Há gato na dívida pública

Há gato na dívida pública

O Governo entregou na Assembleia Nacional uma proposta de Lei de Alteração da Lei 1/14 de 6 de Fevereiro de 2014 Sobre o Regime Jurídico da Emissão e Gestão da Dívida Pública Directa e Indirecta do Estado.

A proposta de alteração surge depois de vários trabalhos do Expansão sobre a violação dos limites da dívida pública inscritos na Lei 1/14. O Governo, na pessoa da directora da Unidade de Gestão da Dívida Pública (UGD), Angélica Paquete, começou por negar a ilegalidade, garantindo que o endividamento público governamental angolano continuava dentro dos limites legais. "Os limites legais do endividamento governamental não foram ultrapassados, tendo em conta a exclusão das empresas públicas destas contas", argumentou Angélica Paquete.

Não tinha razão. A Lei 1/14 era inequívoca ao incluir na dívida pública a dívida pública directa e indirecta, isto é das empresas públicas. Se tivesse razão, o Governo não teria de vir agora alterar à pressa o conceito de dívida pública circunscrevendo-o à dívida pública directa.

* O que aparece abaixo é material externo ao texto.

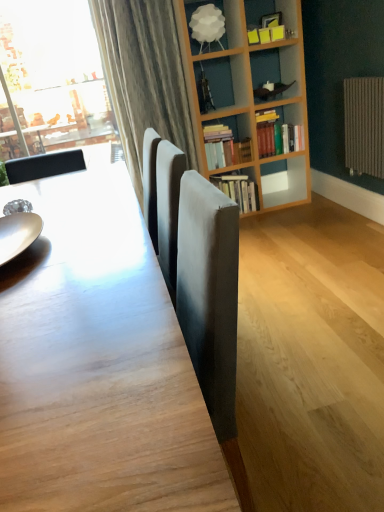 Question: Is hardcover books at upper right, the second book from the top, in front of or behind slightly worn paper book at center, the first book from the bottom, in the image?

Choices:
 (A) front
 (B) behind

Answer: (A)

Question: Would you say hardcover books at upper right, the second book from the bottom, is to the left or to the right of slightly worn paper book at center, which is the third book from top to bottom, in the picture?

Choices:
 (A) left
 (B) right

Answer: (A)

Question: Considering the real-world distances, which object is closest to the white matte lampshade at upper center?

Choices:
 (A) hardcover books at center, arranged as the first book when viewed from the top
 (B) shiny silver plate at left
 (C) slightly worn paper book at center, which is the third book from top to bottom
 (D) wooden table at center
 (E) hardcover books at upper right, the second book from the top

Answer: (E)

Question: Which object is the farthest from the hardcover books at upper right, the second book from the bottom?

Choices:
 (A) slightly worn paper book at center, which is the third book from top to bottom
 (B) hardcover books at center, which ranks as the third book in bottom-to-top order
 (C) shiny silver plate at left
 (D) wooden table at center
 (E) white matte lampshade at upper center

Answer: (D) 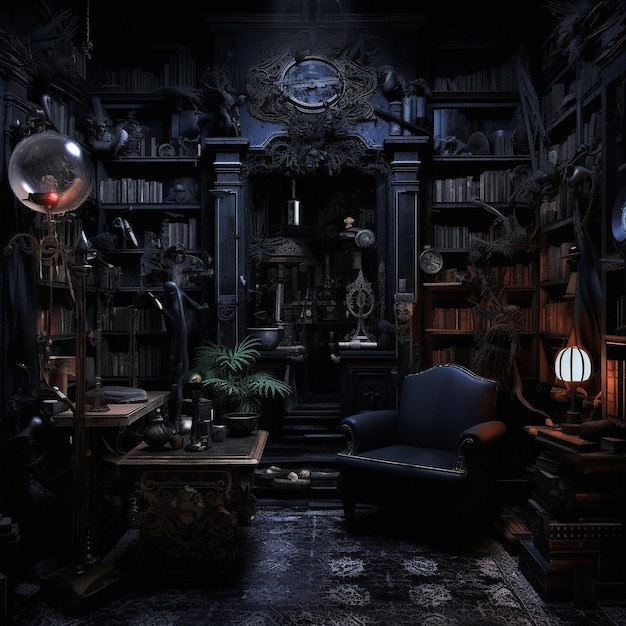 Identify the location of bowl. The width and height of the screenshot is (626, 626). 275,337. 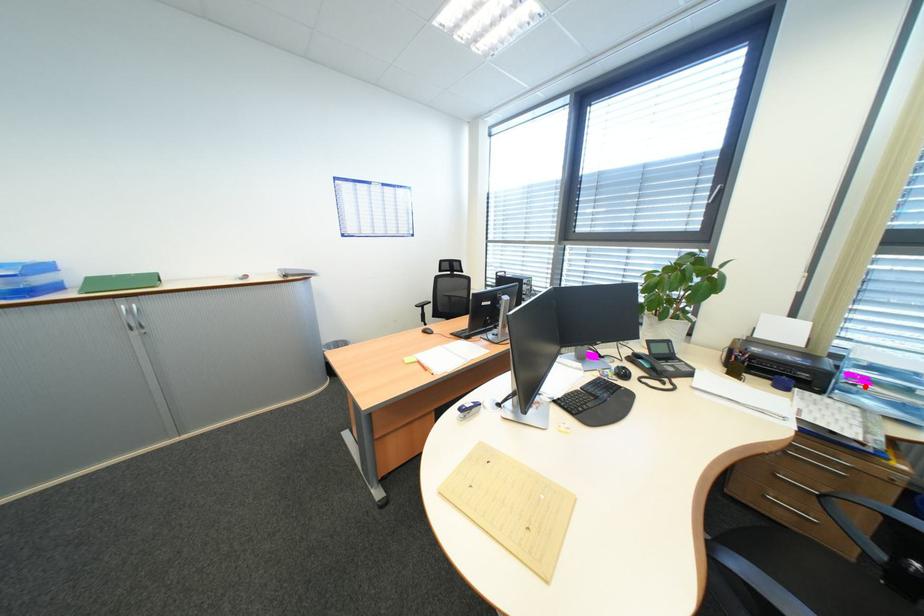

Mas o Governo não se limita a alterar o perímetro da dívida pública, deixa cair o tecto de 60% fixado pela Lei 1/14. Esta dizia que a dívida pública não podia ultrapassar 60% do PIB. Com a proposta de alteração, os 60% do PIB deixam de ser limite e passam a ser apenas um valor de referência.

Com este expediente o Governo evita à última hora violar a Lei 1/14. Mesmo excluindo a dívida das empresas públicas, isto é considerando apenas a dívida governamental, a dívida pública deverá atingir este ano 56,6 mil milhões USD o equivalente a 61,9% do PIB. Quando o valor de referência de 60% do PIB é ultrapassado, a nova Lei obriga o Governo a apresentar nos orçamentos seguintes, no caso seria o OGE de 2017, medidas para colocar, no médio prazo, a dívida pública abaixo dos 60% do PIB.

O Executivo não o faz porque prevê que em 2017 a dívida pública volte a ser abaixo dos 60% do PIB, não ultrapassando os 52,7%. Só que esta previsão é no mínimo duvidosa.

Segundo os dados oficiais, a dívida governamental vai aumentar de 56,6 mil milhões USD em 2016 para 62,8 mil milhões USD em 2017, mas em percentagem do PIB a dívida desce de 61,9% para 52,7%.

As contas do governo têm implícito um PIB de 91,4 mil milhões USD em 2016 e de 119,2 mil milhões USD em 2017. Ou seja, o rácio da dívida desce porque o stock da dívida aumenta menos do que o PIB. A dívida sobe 11% e o PIB 30,4%.

Como é possível que o PIB aumente mais de 30% em dólares no próximo ano? Não é! Para mim há gato na dívida pública de 2017. Por exemplo, o FMI aponta para um PIB de apenas 102,3 mil milhões USD no próximo ano. Se considerarmos o valor do FMI a dívida pública de 62,8 mil milhões em 2017 será equivalente a 61,4% do PIB, permanecendo acima do valor de referência do PIB, o que obrigaria o governo a apresentar medidas para trazer o rácio para menos de 60% do PIB no médio prazo. Ou seja o Governo falha a obrigação legal de apresentar medidas correctoras.

Cabe ao ministério das Finanças esclarecer o gato.